• Work request: Within the records, which lines hold the string "navigation"? Report each one by copying it.
※ ※ ※
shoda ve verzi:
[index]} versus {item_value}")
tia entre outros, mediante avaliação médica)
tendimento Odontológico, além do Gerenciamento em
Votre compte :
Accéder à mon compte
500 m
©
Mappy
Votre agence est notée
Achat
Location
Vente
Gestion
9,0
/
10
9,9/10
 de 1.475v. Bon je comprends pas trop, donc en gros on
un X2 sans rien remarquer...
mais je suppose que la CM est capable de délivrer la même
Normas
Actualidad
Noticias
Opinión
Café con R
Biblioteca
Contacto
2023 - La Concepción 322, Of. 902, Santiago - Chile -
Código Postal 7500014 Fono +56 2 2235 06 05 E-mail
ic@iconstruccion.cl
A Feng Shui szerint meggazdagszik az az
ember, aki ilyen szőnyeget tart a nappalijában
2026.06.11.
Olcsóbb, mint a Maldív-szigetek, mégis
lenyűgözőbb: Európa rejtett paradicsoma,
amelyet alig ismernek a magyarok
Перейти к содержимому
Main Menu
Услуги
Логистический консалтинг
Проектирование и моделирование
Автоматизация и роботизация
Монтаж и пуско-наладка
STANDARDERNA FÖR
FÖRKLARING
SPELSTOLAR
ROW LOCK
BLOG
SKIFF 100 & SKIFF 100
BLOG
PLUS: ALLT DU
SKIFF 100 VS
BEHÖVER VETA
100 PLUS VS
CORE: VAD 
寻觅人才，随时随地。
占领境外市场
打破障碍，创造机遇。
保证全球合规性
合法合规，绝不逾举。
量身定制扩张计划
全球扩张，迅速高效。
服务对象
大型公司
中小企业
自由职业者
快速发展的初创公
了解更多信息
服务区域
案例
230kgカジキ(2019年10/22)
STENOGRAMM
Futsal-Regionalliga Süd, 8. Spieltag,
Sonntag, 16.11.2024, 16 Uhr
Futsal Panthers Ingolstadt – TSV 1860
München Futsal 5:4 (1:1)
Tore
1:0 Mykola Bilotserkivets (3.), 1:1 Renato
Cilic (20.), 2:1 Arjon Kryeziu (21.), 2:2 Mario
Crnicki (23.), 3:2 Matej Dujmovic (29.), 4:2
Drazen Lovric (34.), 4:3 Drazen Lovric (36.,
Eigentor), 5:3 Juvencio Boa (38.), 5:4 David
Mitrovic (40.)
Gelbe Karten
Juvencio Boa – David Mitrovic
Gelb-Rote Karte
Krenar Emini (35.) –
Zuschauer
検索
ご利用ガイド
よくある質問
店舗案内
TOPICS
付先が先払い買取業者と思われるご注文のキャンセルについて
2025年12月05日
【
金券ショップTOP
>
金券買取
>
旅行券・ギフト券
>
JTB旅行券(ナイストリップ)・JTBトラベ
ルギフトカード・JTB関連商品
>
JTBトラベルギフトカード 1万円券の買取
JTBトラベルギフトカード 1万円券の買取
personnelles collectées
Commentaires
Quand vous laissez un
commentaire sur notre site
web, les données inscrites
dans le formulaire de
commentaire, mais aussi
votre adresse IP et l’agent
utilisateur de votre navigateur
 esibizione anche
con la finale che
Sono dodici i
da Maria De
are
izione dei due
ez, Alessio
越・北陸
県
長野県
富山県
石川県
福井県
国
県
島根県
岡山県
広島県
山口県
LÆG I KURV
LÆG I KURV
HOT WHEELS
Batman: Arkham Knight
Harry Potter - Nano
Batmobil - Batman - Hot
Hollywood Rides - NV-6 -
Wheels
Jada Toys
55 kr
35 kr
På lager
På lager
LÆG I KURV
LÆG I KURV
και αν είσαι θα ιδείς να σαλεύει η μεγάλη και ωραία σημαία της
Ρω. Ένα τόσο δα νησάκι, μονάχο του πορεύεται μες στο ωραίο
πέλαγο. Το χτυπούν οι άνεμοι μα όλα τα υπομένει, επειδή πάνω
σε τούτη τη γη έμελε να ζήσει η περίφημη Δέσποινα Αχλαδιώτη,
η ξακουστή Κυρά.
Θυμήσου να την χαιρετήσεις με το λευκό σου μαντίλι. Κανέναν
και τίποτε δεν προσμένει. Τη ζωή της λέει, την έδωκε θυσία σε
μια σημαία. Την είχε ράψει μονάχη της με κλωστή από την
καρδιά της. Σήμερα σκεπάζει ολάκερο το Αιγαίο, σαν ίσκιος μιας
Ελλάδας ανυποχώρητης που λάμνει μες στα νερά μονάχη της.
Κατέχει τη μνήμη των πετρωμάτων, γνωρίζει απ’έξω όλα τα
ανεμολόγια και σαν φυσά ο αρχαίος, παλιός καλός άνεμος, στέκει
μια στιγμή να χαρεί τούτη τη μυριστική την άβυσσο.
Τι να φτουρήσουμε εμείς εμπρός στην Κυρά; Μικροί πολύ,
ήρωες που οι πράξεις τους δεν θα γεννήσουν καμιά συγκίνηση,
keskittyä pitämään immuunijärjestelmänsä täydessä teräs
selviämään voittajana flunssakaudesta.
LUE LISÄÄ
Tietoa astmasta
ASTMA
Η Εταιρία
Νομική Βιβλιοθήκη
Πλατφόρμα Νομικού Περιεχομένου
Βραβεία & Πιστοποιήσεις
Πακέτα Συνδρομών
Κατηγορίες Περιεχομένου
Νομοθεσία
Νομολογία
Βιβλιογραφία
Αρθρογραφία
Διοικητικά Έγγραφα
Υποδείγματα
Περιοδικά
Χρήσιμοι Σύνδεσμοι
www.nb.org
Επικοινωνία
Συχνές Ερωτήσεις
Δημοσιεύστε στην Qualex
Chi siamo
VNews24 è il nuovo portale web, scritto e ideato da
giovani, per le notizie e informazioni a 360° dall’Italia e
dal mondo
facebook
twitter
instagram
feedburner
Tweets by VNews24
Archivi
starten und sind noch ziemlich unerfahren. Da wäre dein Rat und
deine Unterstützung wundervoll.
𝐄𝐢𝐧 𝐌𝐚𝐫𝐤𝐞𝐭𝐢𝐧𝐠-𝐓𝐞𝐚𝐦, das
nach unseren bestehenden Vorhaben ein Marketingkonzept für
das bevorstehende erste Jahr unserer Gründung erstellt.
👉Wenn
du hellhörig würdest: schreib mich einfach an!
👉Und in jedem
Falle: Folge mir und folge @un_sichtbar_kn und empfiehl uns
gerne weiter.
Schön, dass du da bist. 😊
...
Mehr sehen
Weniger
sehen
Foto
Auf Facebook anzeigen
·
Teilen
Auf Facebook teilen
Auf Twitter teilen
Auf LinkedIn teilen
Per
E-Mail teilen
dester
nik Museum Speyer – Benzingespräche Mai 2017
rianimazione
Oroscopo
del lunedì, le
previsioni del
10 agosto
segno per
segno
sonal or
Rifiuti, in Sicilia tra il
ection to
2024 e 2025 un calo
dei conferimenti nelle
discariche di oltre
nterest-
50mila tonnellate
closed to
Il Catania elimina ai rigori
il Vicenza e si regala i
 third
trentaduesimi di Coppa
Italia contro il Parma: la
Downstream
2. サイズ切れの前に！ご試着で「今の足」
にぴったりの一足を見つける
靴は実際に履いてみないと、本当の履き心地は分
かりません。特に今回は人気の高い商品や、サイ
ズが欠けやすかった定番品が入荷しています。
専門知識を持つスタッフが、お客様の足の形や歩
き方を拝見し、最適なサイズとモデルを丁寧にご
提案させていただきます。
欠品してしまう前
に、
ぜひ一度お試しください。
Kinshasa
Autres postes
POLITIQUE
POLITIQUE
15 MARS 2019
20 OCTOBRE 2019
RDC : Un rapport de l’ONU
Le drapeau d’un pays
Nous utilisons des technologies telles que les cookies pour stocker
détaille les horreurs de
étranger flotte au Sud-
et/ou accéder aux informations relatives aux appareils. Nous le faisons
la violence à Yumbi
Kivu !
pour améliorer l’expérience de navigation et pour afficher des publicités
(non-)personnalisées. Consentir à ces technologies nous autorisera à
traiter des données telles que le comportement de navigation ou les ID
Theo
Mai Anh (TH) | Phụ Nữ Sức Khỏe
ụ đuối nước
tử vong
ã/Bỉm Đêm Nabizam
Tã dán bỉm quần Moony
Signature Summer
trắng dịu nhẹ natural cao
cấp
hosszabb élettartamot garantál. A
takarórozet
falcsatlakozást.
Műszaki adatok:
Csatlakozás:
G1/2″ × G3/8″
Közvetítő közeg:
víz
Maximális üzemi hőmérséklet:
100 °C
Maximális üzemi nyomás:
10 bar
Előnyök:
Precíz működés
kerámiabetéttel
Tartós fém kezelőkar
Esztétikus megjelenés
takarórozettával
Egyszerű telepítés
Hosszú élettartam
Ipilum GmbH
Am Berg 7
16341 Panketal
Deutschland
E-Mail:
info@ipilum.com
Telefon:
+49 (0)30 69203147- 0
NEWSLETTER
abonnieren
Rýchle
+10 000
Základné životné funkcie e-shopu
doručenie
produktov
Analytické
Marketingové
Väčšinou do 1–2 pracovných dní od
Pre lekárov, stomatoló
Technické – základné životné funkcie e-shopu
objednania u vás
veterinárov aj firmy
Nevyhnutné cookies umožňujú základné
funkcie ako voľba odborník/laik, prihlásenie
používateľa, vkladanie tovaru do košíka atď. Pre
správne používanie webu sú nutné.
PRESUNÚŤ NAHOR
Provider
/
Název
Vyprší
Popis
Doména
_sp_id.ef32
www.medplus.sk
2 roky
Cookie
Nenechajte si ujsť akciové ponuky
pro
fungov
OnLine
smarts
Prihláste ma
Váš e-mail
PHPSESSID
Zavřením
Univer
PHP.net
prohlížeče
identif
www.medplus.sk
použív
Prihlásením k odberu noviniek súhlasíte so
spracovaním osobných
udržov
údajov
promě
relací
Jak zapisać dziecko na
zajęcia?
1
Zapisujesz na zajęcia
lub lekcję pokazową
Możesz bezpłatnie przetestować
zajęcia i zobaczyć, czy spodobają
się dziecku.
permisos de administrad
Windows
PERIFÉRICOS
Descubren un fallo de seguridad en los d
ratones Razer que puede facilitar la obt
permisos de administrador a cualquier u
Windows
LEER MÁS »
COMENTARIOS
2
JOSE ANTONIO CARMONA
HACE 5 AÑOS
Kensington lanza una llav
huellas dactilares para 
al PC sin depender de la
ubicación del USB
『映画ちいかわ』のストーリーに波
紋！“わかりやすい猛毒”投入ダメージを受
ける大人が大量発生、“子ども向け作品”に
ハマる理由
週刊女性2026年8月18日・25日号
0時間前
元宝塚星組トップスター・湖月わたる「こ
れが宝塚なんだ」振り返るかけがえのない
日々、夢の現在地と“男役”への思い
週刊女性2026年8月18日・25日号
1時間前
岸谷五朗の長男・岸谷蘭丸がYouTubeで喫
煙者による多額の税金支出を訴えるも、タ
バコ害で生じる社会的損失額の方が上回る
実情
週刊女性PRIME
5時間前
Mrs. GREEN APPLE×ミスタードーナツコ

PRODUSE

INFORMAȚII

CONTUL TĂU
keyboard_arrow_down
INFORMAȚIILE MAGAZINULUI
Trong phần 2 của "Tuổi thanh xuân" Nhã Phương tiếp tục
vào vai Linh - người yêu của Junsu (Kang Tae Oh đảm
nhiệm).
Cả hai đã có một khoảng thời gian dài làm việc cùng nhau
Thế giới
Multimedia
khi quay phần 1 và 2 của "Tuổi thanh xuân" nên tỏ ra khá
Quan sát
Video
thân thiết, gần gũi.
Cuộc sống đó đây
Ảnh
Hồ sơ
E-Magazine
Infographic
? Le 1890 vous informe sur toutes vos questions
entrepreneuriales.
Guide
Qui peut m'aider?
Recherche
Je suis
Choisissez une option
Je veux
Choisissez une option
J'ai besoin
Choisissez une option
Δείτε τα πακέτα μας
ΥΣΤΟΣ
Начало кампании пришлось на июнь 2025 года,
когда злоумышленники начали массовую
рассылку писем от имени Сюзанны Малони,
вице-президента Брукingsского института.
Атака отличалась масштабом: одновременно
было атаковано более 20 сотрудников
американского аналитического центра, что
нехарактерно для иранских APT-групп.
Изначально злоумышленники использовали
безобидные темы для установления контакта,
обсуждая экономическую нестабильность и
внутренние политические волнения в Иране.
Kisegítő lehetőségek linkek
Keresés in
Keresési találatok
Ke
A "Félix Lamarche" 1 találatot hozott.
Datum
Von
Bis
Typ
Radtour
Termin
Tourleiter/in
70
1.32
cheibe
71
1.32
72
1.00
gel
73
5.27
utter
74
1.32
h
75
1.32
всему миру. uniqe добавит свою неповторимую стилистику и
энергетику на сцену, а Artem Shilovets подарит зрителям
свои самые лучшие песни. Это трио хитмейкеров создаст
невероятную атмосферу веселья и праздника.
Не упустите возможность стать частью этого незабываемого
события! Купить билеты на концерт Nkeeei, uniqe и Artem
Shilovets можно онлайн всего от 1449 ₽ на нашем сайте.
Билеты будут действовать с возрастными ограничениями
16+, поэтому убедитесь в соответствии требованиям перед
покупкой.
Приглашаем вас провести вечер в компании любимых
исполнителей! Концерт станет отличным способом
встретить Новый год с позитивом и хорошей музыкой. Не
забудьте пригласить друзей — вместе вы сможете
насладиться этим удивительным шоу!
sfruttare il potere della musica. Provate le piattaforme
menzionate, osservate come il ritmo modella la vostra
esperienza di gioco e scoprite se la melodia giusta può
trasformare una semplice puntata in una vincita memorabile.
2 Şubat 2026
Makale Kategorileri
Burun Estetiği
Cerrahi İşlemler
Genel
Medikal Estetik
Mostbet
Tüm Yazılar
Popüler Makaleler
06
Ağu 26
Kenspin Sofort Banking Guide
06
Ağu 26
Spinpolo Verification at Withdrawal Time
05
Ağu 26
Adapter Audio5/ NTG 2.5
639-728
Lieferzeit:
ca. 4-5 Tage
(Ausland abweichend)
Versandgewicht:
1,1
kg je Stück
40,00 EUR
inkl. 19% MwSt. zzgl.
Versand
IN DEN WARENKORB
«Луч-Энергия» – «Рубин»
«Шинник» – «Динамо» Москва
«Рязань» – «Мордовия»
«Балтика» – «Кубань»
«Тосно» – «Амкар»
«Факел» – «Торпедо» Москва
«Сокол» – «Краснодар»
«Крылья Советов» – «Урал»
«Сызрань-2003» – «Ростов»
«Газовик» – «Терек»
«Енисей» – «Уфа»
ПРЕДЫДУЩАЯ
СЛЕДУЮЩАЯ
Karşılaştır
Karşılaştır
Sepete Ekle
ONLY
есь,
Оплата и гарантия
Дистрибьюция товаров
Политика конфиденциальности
※ ※ ※
• Solution:
pour améliorer l’expérience de navigation et pour afficher des publicités
traiter des données telles que le comportement de navigation ou les ID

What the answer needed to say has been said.